Trophée Monopoly créé par Iron PAD
Crédits : Philippe Pinoli

J’ai encore été champion de France en 2016 et en 2017. J’ai organisé les compétitions, mais je me suis aussi autorisé à participer : c’était la condition ! Et ce que j’aimerais, maintenant, c’est que les gens viennent me défier. Il y a beaucoup de personnes qui m’appellent et qui prennent contact avec moi. Ces tournois ont un peu changé ma vie. De facto, je suis devenu le promoteur de ce type de jeu. Dès que j’arrive dans une soirée, on me présente comme le champion, sur les salons, on me demande des dédicaces. Je n’aurais jamais pensé que ça m’arriverait.

Secrets d’un champion

Les tournois sont joués avec les vraies règles, qu’il vaut mieux connaitre par coeur.  On est obligé d’acheter une propriété quand on tombe dessus au premier tour. Si personne ne veut l’acheter, elle est automatiquement vendue aux enchères. Pas d’argent au milieu, pas de sortie de prison. Ça permet de vendre plus vite, et de ne pas jouer indéfiniment. Et puis, surtout, il y a le speed dice, un dé à trois faces qui permet d’accélérer le début et la fin du jeu. Il offre de nouvelles possibilités, et grâce à lui, on peut faire des parties en une heure seulement.

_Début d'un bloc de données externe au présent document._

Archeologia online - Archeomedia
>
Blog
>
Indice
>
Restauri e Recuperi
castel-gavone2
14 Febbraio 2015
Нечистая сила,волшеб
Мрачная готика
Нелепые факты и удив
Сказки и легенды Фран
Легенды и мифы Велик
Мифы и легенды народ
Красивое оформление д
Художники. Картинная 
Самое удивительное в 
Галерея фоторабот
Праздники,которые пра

Il y a des techniques, des paris, surtout au moment critique des échanges, quand tous les terrains ont été achetés. Après, il y a toujours des coups de chance, des circonstances incroyables. Par exemple, aux championnats de France 2017, un enfant de 11 ans s’est retrouvé en finale ! Mais sinon il n’y a pas de stratégie, ça dépend du déroulement de la partie. Il faut essayer de faire les meilleurs échanges, et de bien connaître les territoires, les situations que l’on peut rencontrer. Pour ça, il faut jouer un maximum. Quand personne n’a de monopole, il faut tout faire pour ne pas en offrir un à quelqu’un. Et cela peut servir d’apprendre les cartes par cœur, pour savoir celles qui restent à piocher et celles qui sont passées.

Le triple champion
Crédits : Philippe Pinoli

Encore une fois, il y a une grande part de chance et de choses qu’on ne peut pas maîtriser. Il faut jauger la situation, provoquer sa chance, et essayer de convaincre les autres. C’est là où je suis le meilleur : bien comprendre le jeu, pour être convaincant auprès des autres. La partie n’est jamais finie si on arrive à sentir les choses et à s’adapter.

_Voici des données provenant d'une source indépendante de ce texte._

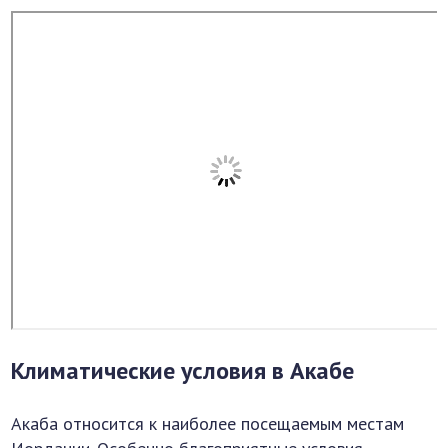
Климатические условия в Акабе
Акаба относится к наиболее посещаемым местам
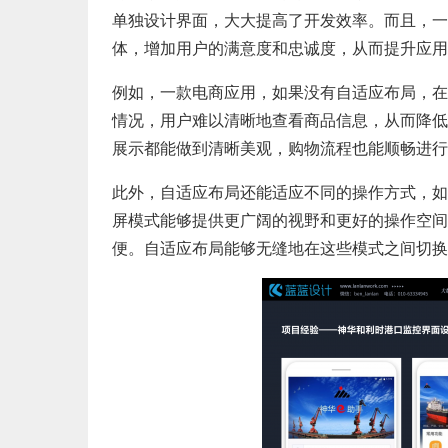
单独设计界面，大大提高了开发效率。而且，一
体，增加用户的满意度和忠诚度，从而提升应用
例如，一款电商应用，如果没有自适应布局，在
情况，用户难以清晰地查看商品信息，从而降低
展示都能做到清晰美观，购物流程也能顺畅进行
此外，自适应布局还能适应不同的操作方式，如
屏模式能够提供更广阔的视野和更好的操作空间
便。自适应布局能够无缝地在这些模式之间切换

Je défends plutôt le Monopoly, qui a mauvaise réputation. Dans le monde des joueurs, on trouve que c’est un jeu pour enfants, qu’il y a trop de hasard, ou que c’est un jeu où l’on apprend à tricher – ils vont même sortir un Monopoly pour les tricheurs ! Mais moi, je le trouve très formateur. Alors certes, on ruine son adversaire, mais c’est le principe de la plupart des jeux : on est là pour anéantir les autres, le plus vite possible. On n’est pas là pour leur faire plaisir. Et puis ça reste un jeu, avec des pièces en plastique et de faux billets : difficile de se prendre pour un capitaliste.

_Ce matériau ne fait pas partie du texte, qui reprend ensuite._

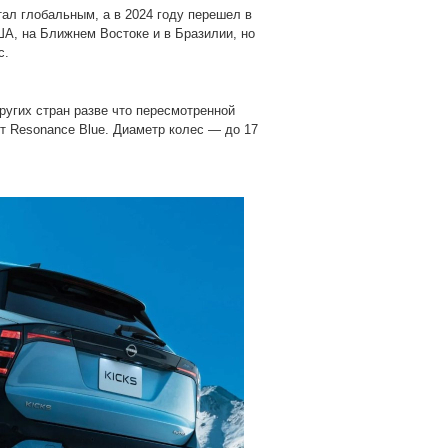
тал глобальным, а в 2024 году перешел в
ША, на Ближнем Востоке и в Бразилии, но
с.
ругих стран разве что пересмотренной
ет Resonance Blue. Диаметр колес — до 17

Je joue plus régulièrement qu’avant au Monopoly, surtout parce que tout le monde veut se payer le champion de France. Apart le joueur japonais, je crois que personne n’a jamais gagné plus d’une fois un championnat. J’aimerai bien refaire les championnats du monde, je ne suis pas passé loin la dernière fois. La date n’a pas encore été fixée, mais Hasbro attendra sûrement ses 85 ans, en 2020. D’ici là, il faut encore que je tienne mon trône pendant deux ans.

Prochains championnats de France : 26, 27 et 28 octobre 2018 au Palais des Jeux et du Jouet, au Palais Nepture à Toulon (83).